Home Life ‘I thought I was going to be a perfect mum – but...

‘I thought I was going to be a perfect mum – but some days I don’t even like my son’

Representational Image Source: unsplash.com/Jenna Norman

It’s no secret that being a parent is challenging and some days you may be running out of time and ready to give up.

For some people, this feeling may go away, for others it may not.

One mother shared how she struggled with parenthood and all it entails.

The unnamed woman took to Mumsnet to confess it all in an emotional post and asked fellow mothers and fathers if she was ‘absurd’ to consider giving up her two-year-old son. himself and let him live with his father or not.

She wrote: “My son is nearly two. By this stage, I thought I would’ve settled into life as a mum and have my s**t together.

“I thought I was going to be a picture-perfect mum, gentle and calm. I’m so far from that that I don’t even like who I am.”

The mother goes on to say she doesn’t know what she’s doing and that her days feel “tense and rushed”, she only survives on three or four hours of sleep a night and working four days a day. week.

To make matters more difficult, she says her child has recently started having “terrible” tantrums that make her want to “go out”.

“I’m ashamed to type this out, but I’ve had days where I feel like don’t like him very much. There’s days where all he wants is me and I just feel like I don’t want to be around him,” she admits.

“I can’t seem to get five minutes to myself as he’s always right behind me and has tantrums if I don’t attend to him or meet his demands immediately.

“He isn’t like this with his Dad, only me.”

The parent added: “I’ve heard so many mums say it breaks their heart when their children cry, but recently when my son is screaming and crying, I could just walk out.

“I’m starting to even question if I love my son because surely a mother that loves her children does not feel like this towards them.

“I’ve given it some thought and think it could be better for both of us if he was to live with his Dad and I leave.

“I would of course still see my son, I’m not suggesting I never see him again.

“I don’t want to damage my son but feel I am just not adjusting to be the mum I so badly thought I would be.”

What is happening where you live? Find out by adding your postcode.

More than 120 people responded to the post, with many sending the mum messages of support.

Some also brought up the topic of postpartum depression (PND) and recommended that the parents speak to a specialist, as they are concerned for her health.

One person said: “When I had similar feelings with my firstborn I had crippling PND, I was so sure I was just not supposed to be a mum and in total denial, it could be PND. I got help and now could not imagine my life for one second without my little boy, and my newborn. Get help, even if you think you don’t need it, you really might.”

Another replied: “Everyone goes through phases of not liking their kids much. Parenting is an ever-evolving skill. There is this idea that women should just be instinctive with it. It’s just another stick to beat women with. You seem quite overwhelmed though.

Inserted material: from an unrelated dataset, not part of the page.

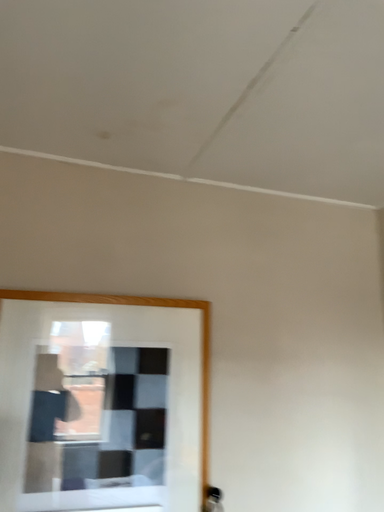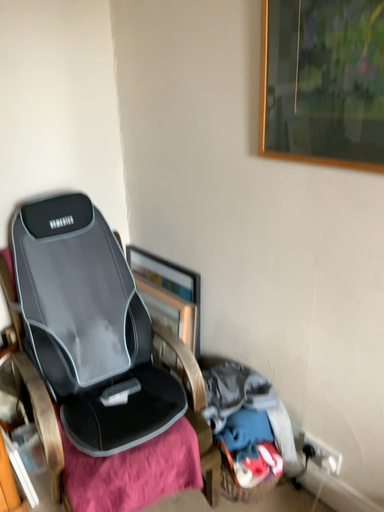 Question: How did the camera likely rotate when shooting the video?

Choices:
 (A) rotated downward
 (B) rotated upward

Answer: (A)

Can you share a little more time with his dad? Perhaps taking a parenting class? There may be some collective wisdom in those classes that can help you. Do you take time for yourself? I know it’s tough when they’re young, but maybe if dad took care of them a little more you could take some time for yourself.

A third posted: “Have you spoken to your partner about how you feel? You work quite long hours and are sleep deprived – no wonder you’re struggling! Why not look at having some time off work initially, it sounds like you’re really suffering from stress, and having time at home may help. Speak to your Health visitor, they will be able to offer support and advice. There is a lot of support out there for struggling mums – please try to access it.”